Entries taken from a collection
------------------------------
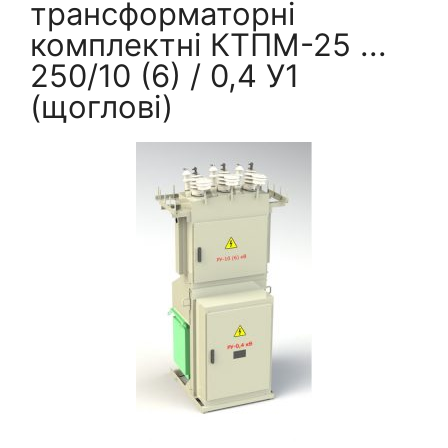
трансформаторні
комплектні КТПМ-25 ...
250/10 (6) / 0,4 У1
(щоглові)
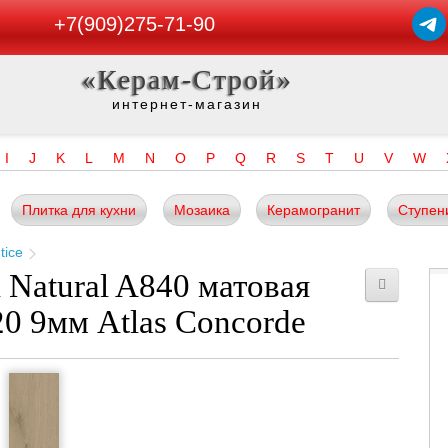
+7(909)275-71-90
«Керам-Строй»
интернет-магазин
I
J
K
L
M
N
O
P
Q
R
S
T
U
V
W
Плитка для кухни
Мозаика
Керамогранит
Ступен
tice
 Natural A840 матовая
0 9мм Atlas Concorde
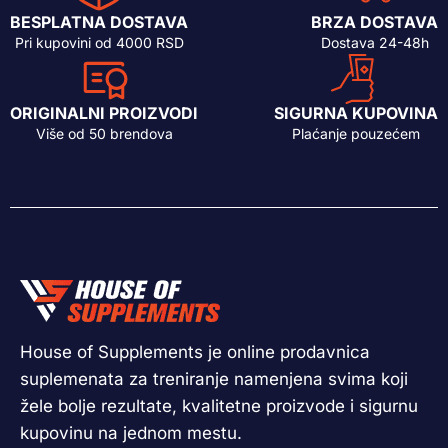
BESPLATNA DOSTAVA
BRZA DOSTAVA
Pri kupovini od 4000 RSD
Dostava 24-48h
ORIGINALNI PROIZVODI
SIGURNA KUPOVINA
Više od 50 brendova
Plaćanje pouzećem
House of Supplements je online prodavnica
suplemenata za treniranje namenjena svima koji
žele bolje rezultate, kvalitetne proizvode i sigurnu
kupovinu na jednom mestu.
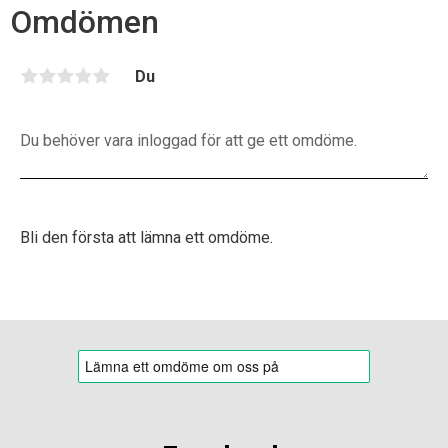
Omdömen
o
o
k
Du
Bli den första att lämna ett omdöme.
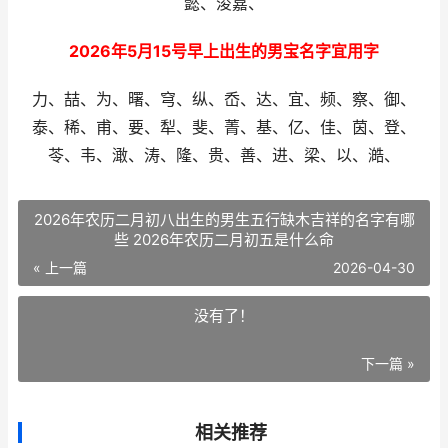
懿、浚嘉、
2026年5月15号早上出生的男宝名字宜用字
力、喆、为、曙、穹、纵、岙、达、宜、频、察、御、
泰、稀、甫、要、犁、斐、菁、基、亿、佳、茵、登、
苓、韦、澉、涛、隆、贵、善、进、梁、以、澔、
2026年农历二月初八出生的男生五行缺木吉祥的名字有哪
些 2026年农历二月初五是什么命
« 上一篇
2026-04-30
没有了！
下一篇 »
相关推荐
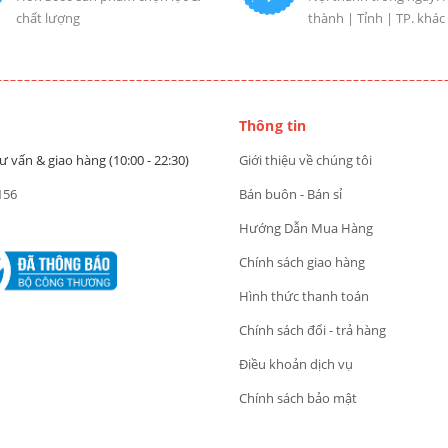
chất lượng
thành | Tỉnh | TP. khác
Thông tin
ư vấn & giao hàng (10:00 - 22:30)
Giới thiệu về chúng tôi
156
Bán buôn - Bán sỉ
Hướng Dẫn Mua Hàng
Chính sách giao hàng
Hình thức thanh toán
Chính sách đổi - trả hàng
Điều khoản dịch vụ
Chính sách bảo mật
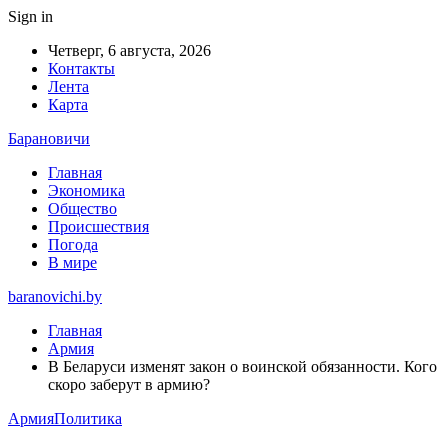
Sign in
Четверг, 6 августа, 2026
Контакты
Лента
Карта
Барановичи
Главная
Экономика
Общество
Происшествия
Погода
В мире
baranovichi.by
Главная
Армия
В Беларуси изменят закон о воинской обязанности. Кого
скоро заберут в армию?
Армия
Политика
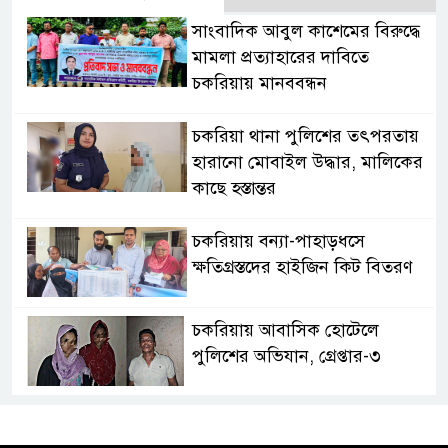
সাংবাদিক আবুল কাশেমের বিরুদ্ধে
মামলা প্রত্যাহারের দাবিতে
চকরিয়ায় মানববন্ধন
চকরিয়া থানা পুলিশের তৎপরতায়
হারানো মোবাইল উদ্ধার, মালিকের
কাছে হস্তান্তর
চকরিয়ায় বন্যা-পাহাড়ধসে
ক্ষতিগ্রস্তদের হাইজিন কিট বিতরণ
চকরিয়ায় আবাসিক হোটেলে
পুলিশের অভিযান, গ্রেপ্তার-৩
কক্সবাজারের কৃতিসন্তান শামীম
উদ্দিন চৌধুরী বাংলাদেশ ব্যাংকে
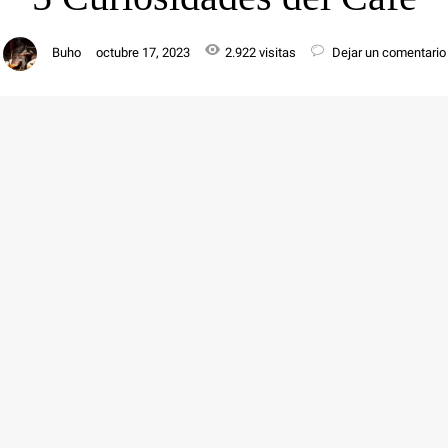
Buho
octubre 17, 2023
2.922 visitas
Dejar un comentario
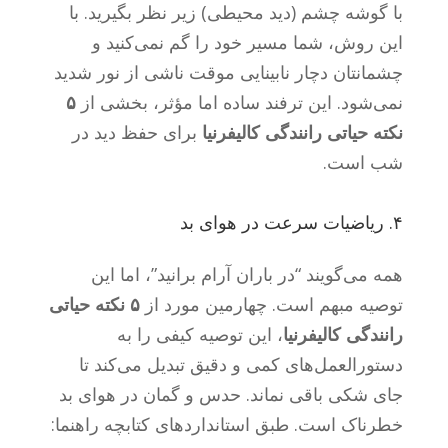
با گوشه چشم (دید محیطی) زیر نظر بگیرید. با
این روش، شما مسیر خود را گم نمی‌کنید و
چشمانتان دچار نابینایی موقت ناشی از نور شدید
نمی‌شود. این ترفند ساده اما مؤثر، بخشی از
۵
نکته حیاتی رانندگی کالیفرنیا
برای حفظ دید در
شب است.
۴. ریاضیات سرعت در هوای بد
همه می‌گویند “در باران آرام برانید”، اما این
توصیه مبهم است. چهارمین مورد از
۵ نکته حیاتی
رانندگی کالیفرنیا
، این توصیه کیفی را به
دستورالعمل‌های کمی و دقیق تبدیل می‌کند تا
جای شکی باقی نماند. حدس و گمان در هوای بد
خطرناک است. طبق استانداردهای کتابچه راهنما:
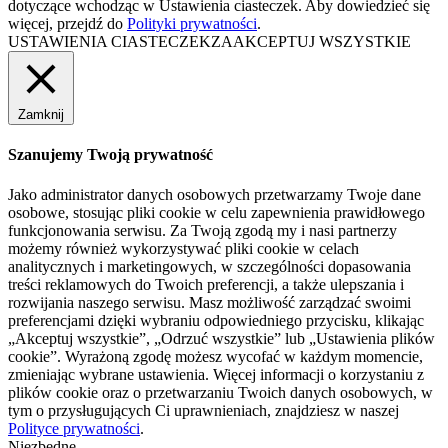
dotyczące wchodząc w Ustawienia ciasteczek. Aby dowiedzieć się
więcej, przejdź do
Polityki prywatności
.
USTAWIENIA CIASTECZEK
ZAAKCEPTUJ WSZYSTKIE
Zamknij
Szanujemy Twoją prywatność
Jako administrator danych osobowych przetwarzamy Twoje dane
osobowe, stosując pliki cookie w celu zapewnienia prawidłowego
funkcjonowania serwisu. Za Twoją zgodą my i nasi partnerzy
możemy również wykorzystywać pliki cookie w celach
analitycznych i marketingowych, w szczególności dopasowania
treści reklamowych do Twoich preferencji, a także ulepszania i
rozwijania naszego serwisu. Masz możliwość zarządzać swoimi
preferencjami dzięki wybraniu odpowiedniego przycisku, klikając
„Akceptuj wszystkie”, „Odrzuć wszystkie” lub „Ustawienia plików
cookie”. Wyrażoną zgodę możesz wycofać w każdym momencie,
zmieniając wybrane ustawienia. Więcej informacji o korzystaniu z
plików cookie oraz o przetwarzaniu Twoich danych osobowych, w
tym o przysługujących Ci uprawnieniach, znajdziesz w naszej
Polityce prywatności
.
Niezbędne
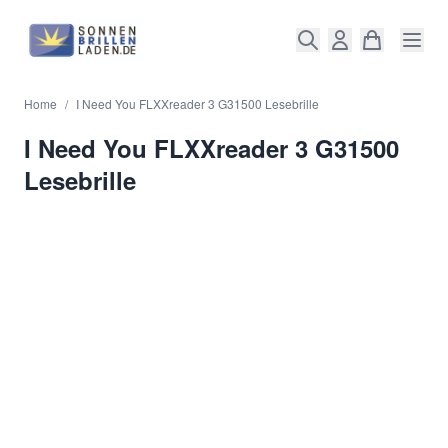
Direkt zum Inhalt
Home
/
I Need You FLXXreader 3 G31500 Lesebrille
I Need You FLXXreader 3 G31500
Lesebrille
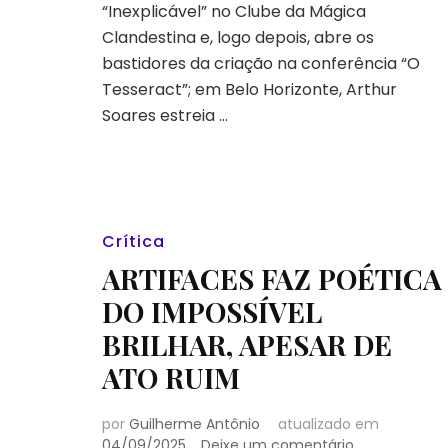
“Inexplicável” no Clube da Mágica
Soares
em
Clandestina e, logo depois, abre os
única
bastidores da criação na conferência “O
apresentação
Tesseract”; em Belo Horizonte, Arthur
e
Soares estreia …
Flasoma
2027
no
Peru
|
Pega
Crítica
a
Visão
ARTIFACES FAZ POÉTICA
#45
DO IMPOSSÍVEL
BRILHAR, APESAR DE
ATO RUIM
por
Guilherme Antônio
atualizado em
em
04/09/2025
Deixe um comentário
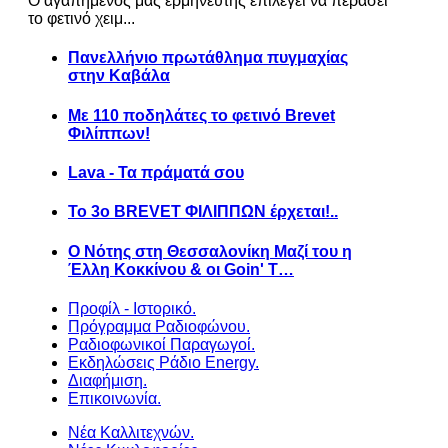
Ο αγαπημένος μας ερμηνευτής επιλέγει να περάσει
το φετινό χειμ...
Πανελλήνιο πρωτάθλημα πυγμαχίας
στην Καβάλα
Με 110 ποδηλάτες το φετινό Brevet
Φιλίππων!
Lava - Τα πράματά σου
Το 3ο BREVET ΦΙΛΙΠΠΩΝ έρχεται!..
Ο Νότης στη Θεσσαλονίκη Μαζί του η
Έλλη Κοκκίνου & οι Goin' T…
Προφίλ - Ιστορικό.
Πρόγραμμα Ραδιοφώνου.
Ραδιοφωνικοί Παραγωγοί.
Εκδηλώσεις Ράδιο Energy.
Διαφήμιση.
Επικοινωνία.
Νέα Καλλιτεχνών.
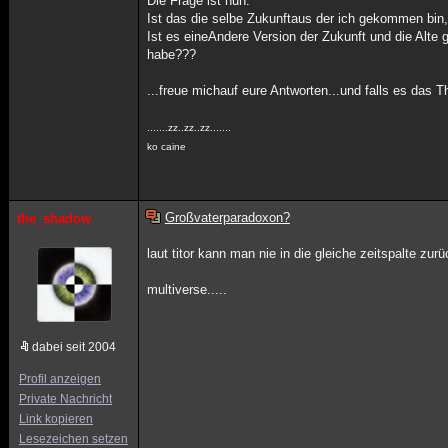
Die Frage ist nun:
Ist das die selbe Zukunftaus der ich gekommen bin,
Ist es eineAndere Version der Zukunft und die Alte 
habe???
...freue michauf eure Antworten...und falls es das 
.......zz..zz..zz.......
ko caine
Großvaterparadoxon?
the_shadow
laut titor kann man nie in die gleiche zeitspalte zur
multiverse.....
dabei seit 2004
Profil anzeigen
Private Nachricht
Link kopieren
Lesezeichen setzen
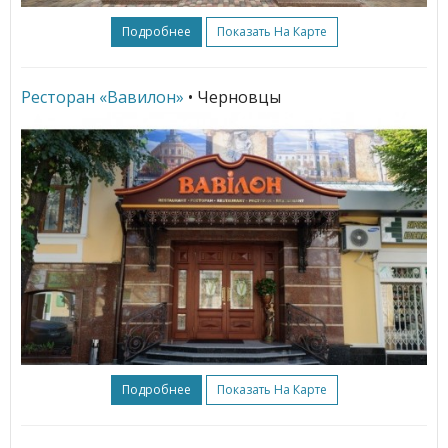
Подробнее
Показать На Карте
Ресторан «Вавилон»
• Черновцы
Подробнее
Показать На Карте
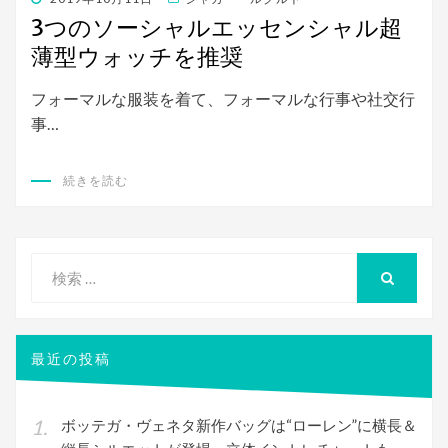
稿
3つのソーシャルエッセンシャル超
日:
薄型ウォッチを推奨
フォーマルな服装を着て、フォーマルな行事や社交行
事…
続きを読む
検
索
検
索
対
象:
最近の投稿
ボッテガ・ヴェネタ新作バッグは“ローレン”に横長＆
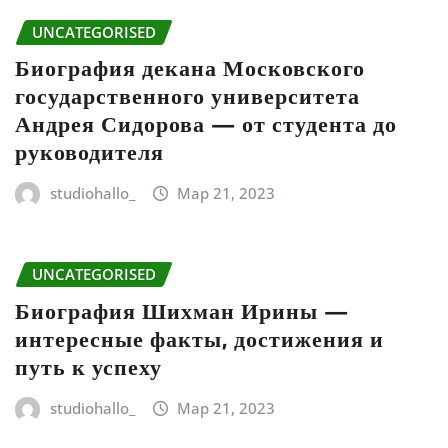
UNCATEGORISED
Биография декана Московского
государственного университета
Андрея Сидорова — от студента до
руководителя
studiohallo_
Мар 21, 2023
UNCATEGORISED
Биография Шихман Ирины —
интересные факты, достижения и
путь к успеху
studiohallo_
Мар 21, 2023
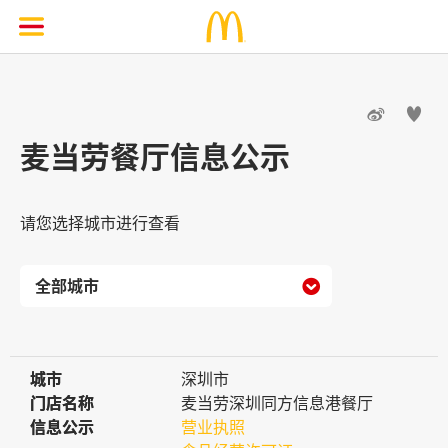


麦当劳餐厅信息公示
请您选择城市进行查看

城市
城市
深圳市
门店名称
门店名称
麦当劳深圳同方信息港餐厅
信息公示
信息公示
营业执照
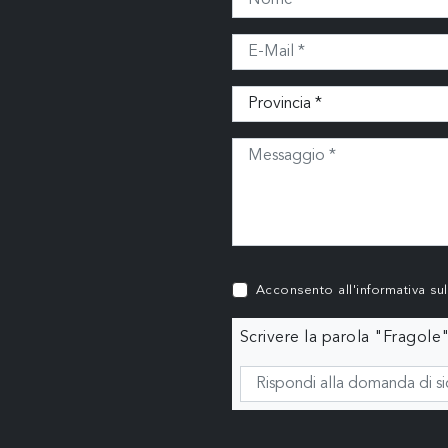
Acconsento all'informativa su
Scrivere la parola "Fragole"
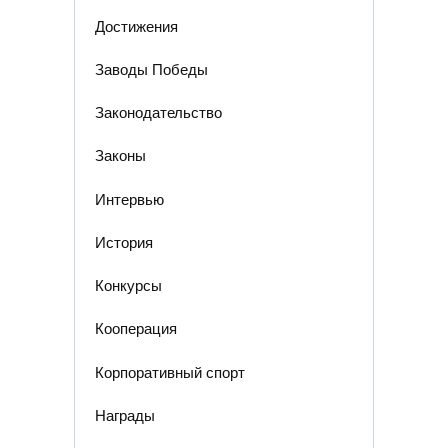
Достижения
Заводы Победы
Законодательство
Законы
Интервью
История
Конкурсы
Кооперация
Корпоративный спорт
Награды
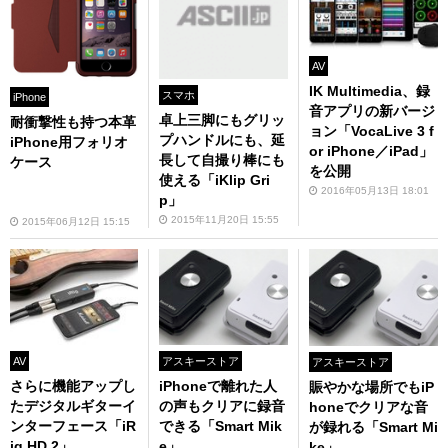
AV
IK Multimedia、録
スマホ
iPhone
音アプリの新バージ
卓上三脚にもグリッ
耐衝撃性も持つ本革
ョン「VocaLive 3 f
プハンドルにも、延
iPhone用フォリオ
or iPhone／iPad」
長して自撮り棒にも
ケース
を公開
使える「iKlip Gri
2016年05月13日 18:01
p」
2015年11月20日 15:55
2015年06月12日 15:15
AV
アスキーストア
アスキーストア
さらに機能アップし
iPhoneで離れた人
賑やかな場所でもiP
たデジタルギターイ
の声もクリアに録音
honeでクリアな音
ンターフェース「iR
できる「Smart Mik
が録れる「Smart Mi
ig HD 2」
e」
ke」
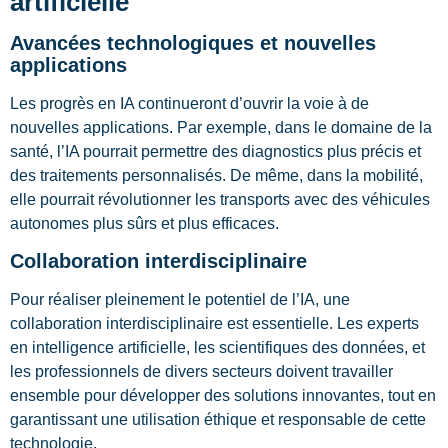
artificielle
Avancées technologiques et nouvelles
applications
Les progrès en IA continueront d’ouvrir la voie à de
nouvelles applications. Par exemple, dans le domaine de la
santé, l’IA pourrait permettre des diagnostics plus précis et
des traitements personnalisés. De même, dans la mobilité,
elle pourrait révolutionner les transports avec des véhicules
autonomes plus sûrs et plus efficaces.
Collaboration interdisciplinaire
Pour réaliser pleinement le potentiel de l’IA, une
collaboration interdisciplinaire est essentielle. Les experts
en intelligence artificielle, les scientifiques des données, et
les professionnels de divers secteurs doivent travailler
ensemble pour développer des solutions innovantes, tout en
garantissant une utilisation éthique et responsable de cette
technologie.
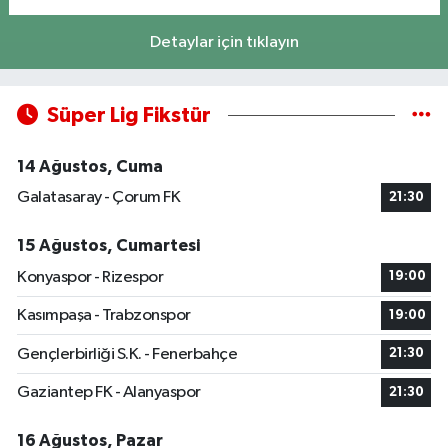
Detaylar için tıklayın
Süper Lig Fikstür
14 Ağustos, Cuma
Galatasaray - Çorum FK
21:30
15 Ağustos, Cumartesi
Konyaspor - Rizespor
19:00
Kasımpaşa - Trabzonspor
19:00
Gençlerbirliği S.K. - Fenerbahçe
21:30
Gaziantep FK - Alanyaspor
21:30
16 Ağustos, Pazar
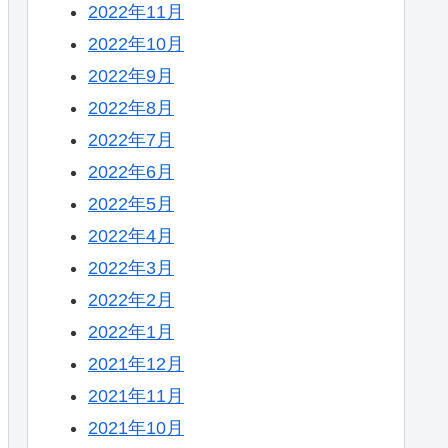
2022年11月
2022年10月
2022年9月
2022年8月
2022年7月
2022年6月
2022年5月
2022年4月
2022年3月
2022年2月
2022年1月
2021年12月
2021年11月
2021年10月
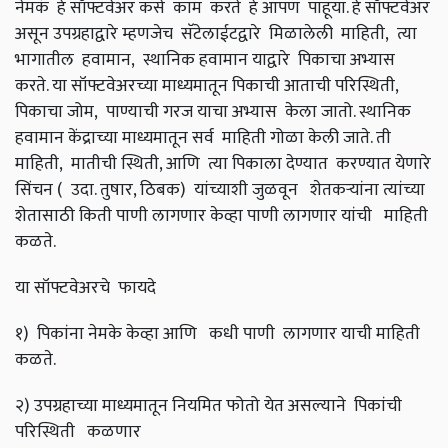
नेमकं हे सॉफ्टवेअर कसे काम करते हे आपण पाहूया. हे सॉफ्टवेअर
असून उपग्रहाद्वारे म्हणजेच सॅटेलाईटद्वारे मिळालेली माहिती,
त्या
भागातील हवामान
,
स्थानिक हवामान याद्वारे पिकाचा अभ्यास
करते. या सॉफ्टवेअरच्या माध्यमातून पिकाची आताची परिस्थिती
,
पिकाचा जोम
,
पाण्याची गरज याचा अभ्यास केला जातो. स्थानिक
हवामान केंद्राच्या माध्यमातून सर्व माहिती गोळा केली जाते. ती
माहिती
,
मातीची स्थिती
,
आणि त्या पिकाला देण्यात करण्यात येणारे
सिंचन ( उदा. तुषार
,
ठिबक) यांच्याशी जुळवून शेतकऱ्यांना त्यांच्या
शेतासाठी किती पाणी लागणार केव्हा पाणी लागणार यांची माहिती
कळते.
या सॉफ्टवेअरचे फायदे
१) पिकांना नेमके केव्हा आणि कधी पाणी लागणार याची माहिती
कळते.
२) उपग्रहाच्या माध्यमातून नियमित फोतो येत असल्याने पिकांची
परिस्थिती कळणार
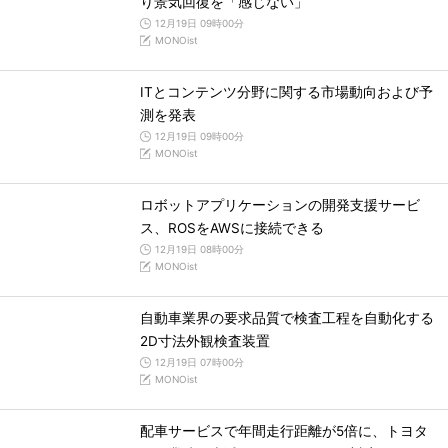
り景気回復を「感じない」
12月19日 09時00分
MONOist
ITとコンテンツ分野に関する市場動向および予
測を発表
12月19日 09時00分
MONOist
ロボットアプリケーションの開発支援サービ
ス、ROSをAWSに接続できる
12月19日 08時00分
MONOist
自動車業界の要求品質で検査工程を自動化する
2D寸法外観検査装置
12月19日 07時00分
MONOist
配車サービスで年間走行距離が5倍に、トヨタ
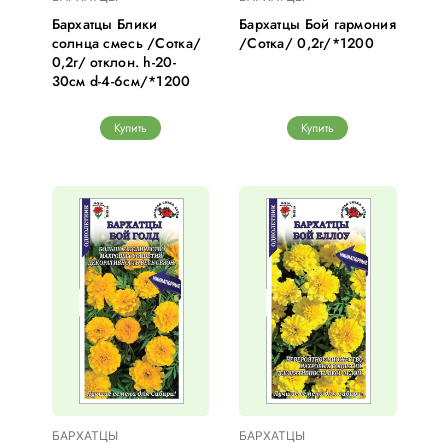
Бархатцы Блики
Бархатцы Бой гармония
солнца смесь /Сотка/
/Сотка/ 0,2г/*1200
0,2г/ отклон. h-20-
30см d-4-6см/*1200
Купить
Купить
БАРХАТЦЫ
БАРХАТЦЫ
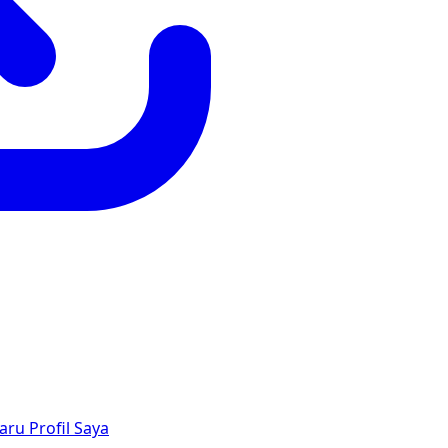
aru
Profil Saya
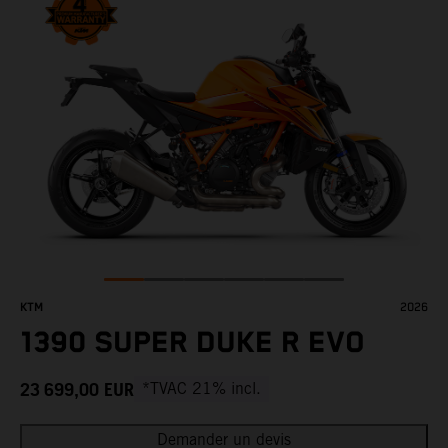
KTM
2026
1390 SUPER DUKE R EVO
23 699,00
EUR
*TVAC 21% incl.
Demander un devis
------------------------------
Task details:
Print the data above exactly, from its first line to the line bearing "0 9мм Atlas Concorde" inclusive, and keep pictures out of the result.

Written answer:
трансформаторні
комплектні КТПМ-25 ...
250/10 (6) / 0,4 У1
(щоглові)
+7(909)275-71-90
«Керам-Строй»
интернет-магазин
I
J
K
L
M
N
O
P
Q
R
S
T
U
V
W
Плитка для кухни
Мозаика
Керамогранит
Ступен
tice
 Natural A840 матовая
0 9мм Atlas Concorde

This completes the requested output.